→ **DATA TO USE**:
....

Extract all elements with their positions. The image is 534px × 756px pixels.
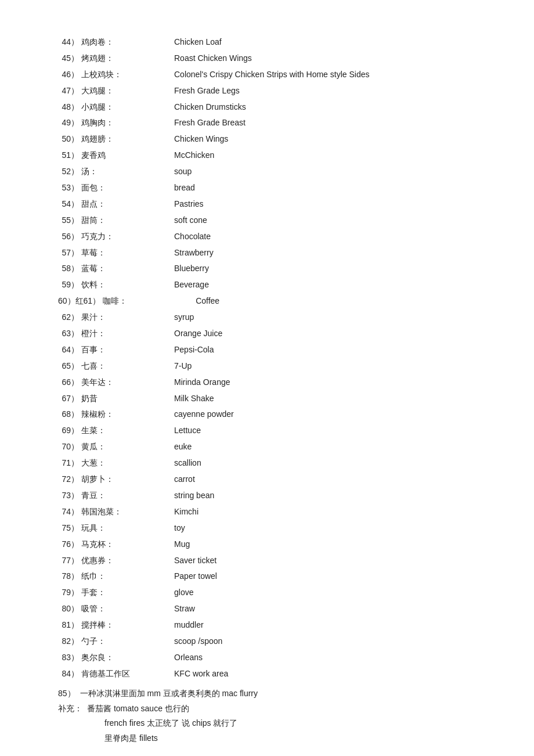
- item-english: Milk Shake: [174, 391, 488, 406]
- item-chinese: 果汁：: [81, 310, 174, 325]
- list-item: 63）橙汁：Orange Juice: [58, 326, 488, 341]
- list-item: 82）勺子：scoop /spoon: [58, 634, 488, 649]
- list-item: 84）肯德基工作区KFC work area: [58, 667, 488, 682]
- note-line: french fires 太正统了 说 chips 就行了: [58, 716, 488, 731]
- list-item: 68）辣椒粉：cayenne powder: [58, 407, 488, 422]
- list-item: 69）生菜：Lettuce: [58, 423, 488, 438]
- item-chinese: 大葱：: [81, 456, 174, 471]
- item-english: Chicken Wings: [174, 132, 488, 147]
- item-english: McChicken: [174, 148, 488, 163]
- item-chinese: 甜点：: [81, 197, 174, 212]
- item-english: Beverage: [174, 278, 488, 293]
- item-chinese: 手套：: [81, 585, 174, 600]
- item-english: 7-Up: [174, 359, 488, 374]
- list-item: 54）甜点：Pastries: [58, 197, 488, 212]
- item-number: 54）: [58, 197, 81, 212]
- list-item: 50）鸡翅膀：Chicken Wings: [58, 132, 488, 147]
- list-item: 75）玩具：toy: [58, 521, 488, 536]
- item-english: KFC work area: [174, 667, 488, 682]
- item-chinese: 搅拌棒：: [81, 618, 174, 633]
- note-prefix: 85）: [58, 686, 75, 701]
- item-english: Fresh Grade Legs: [174, 84, 488, 99]
- item-number: 50）: [58, 132, 81, 147]
- list-item: 59）饮料：Beverage: [58, 278, 488, 293]
- vocabulary-list: 44）鸡肉卷：Chicken Loaf45）烤鸡翅：Roast Chicken …: [58, 35, 488, 682]
- item-number: 62）: [58, 310, 81, 325]
- item-chinese: 麦香鸡: [81, 148, 174, 163]
- list-item: 77）优惠券：Saver ticket: [58, 553, 488, 568]
- item-chinese: 韩国泡菜：: [81, 505, 174, 520]
- item-chinese: 优惠券：: [81, 553, 174, 568]
- notes-section: 85）一种冰淇淋里面加 mm 豆或者奥利奥的 mac flurry补充：番茄酱 …: [58, 686, 488, 747]
- item-number: 74）: [58, 505, 81, 520]
- list-item: 57）草莓：Strawberry: [58, 246, 488, 261]
- list-item: 53）面包：bread: [58, 181, 488, 196]
- list-item: 64）百事：Pepsi-Cola: [58, 343, 488, 358]
- item-english: string bean: [174, 488, 488, 503]
- item-number: 46）: [58, 67, 81, 82]
- item-english: Lettuce: [174, 423, 488, 438]
- item-english: Fresh Grade Breast: [174, 116, 488, 131]
- item-english: Roast Chicken Wings: [174, 51, 488, 66]
- item-number: 73）: [58, 488, 81, 503]
- item-chinese: 勺子：: [81, 634, 174, 649]
- item-chinese: 玩具：: [81, 521, 174, 536]
- item-english: Mug: [174, 537, 488, 552]
- item-english: scallion: [174, 456, 488, 471]
- item-english: scoop /spoon: [174, 634, 488, 649]
- item-number: 49）: [58, 116, 81, 131]
- item-chinese: 小鸡腿：: [81, 100, 174, 115]
- list-item: 73）青豆：string bean: [58, 488, 488, 503]
- item-number: 55）: [58, 213, 81, 228]
- item-english: Orleans: [174, 650, 488, 665]
- note-text: 番茄酱 tomato sauce 也行的: [87, 701, 189, 717]
- list-item: 49）鸡胸肉：Fresh Grade Breast: [58, 116, 488, 131]
- item-english: Chocolate: [174, 229, 488, 244]
- item-english: Straw: [174, 602, 488, 617]
- list-item: 48）小鸡腿：Chicken Drumsticks: [58, 100, 488, 115]
- item-number: 48）: [58, 100, 81, 115]
- item-english: glove: [174, 585, 488, 600]
- item-number: 71）: [58, 456, 81, 471]
- list-item: 51）麦香鸡McChicken: [58, 148, 488, 163]
- note-line: 里脊肉是 fillets: [58, 731, 488, 746]
- item-english: soup: [174, 164, 488, 179]
- item-number: 69）: [58, 423, 81, 438]
- list-item: 72）胡萝卜：carrot: [58, 472, 488, 487]
- item-chinese: 奥尔良：: [81, 650, 174, 665]
- item-chinese: 饮料：: [81, 278, 174, 293]
- item-chinese: 辣椒粉：: [81, 407, 174, 422]
- item-number: 58）: [58, 261, 81, 276]
- item-number: 53）: [58, 181, 81, 196]
- item-chinese: 鸡翅膀：: [81, 132, 174, 147]
- item-english: Kimchi: [174, 505, 488, 520]
- item-chinese: 生菜：: [81, 423, 174, 438]
- item-english: muddler: [174, 618, 488, 633]
- item-number: 52）: [58, 164, 81, 179]
- list-item: 71）大葱：scallion: [58, 456, 488, 471]
- list-item: 62）果汁：syrup: [58, 310, 488, 325]
- list-item: 67）奶昔Milk Shake: [58, 391, 488, 406]
- item-english: Colonel's Crispy Chicken Strips with Hom…: [174, 67, 488, 82]
- item-chinese: 七喜：: [81, 359, 174, 374]
- item-number: 51）: [58, 148, 81, 163]
- item-chinese: 面包：: [81, 181, 174, 196]
- item-english: Mirinda Orange: [174, 375, 488, 390]
- item-english: Blueberry: [174, 261, 488, 276]
- item-chinese: 纸巾：: [81, 569, 174, 584]
- item-english: Chicken Drumsticks: [174, 100, 488, 115]
- item-chinese: 咖啡：: [103, 294, 196, 309]
- item-number: 83）: [58, 650, 81, 665]
- item-chinese: 草莓：: [81, 246, 174, 261]
- item-english: Coffee: [196, 294, 488, 309]
- item-chinese: 肯德基工作区: [81, 667, 174, 682]
- item-number: 67）: [58, 391, 81, 406]
- item-chinese: 百事：: [81, 343, 174, 358]
- note-text: 一种冰淇淋里面加 mm 豆或者奥利奥的 mac flurry: [80, 686, 258, 701]
- item-number: 75）: [58, 521, 81, 536]
- list-item: 65）七喜：7-Up: [58, 359, 488, 374]
- item-chinese: 巧克力：: [81, 229, 174, 244]
- item-english: Saver ticket: [174, 553, 488, 568]
- note-line: 补充：番茄酱 tomato sauce 也行的: [58, 701, 488, 717]
- item-chinese: 美年达：: [81, 375, 174, 390]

....

From the listing above, return each line with the word "Roast".

- vocabulary-list: 44）鸡肉卷：Chicken Loaf45）烤鸡翅：Roast Chicken …: [58, 35, 488, 682]
- item-english: Roast Chicken Wings: [174, 51, 488, 66]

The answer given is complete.